▶ How to complete this task: Scan the entries that follow and copy out every line containing "přezkumu".

(Beginning of Extracted material)

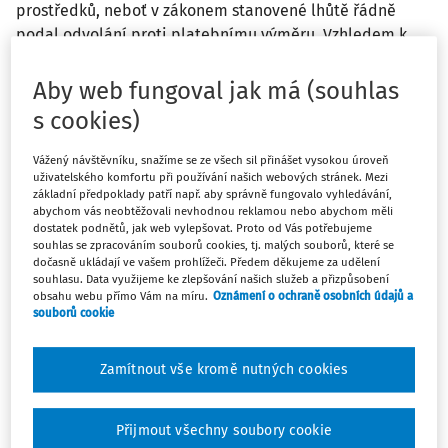
prostředků, neboť v zákonem stanovené lhůtě řádně
podal odvolání proti platebnímu výměru. Vzhledem k
tomu, že odvolací řízení bylo ze zákona zastaveno a bylo
tak zamezeno věcnému přezkumu rozhodnutí, stěžovatel
Aby web fungoval jak má (souhlas
neměl možnost jiného řádného opravného prostředku,
s cookies)
který by mu zákon umožnil použít, a žaloba ve správním
soudnictví musí být za těchto okolností přípustná.
Vážený návštěvníku, snažíme se ze všech sil přinášet vysokou úroveň
Jakákoliv jiná úvaha vede k tomu, že by rozhodnutí
uživatelského komfortu při používání našich webových stránek. Mezi
základní předpoklady patří např. aby správně fungovalo vyhledávání,
správce daně o vyměření daně nebylo věcně
abychom vás neobtěžovali nevhodnou reklamou nebo abychom měli
přezkoumatelné, což by odporovalo principu přezkumu
dostatek podnětů, jak web vylepšovat. Proto od Vás potřebujeme
souhlas se zpracováním souborů cookies, tj. malých souborů, které se
správních rozhodnutí soudem tak, jak je zakotven v čl. 36
dočasně ukládají ve vašem prohlížeči. Předem děkujeme za udělení
odst. 2 Listiny základních práv a svobod . Ten uvádí, že
souhlasu. Data využijeme ke zlepšování našich služeb a přizpůsobení
přezkum správních rozhodnutí lze vyloučit pouze
obsahu webu přímo Vám na míru.
Oznámení o ochraně osobních údajů a
souborů cookie
zákonem. Rozhodnou skutečností se tedy jeví zákonná
konstrukce zakládající jako následek provedení
přezkumného jednání dle insolvenčního zákona
Zamítnout vše kromě nutných cookies
zastavení nalézacího daňového řízení a nabytí právní
moci dosud nepravomocného rozhodnutí. Zákon však v
Přijmout všechny soubory cookie
žádném ustanovení explicitně nestanoví vyloučení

(End of Extracted material)

▶ Worked solution:
tak zamezeno věcnému přezkumu rozhodnutí, stěžovatel
přezkoumatelné, což by odporovalo principu přezkumu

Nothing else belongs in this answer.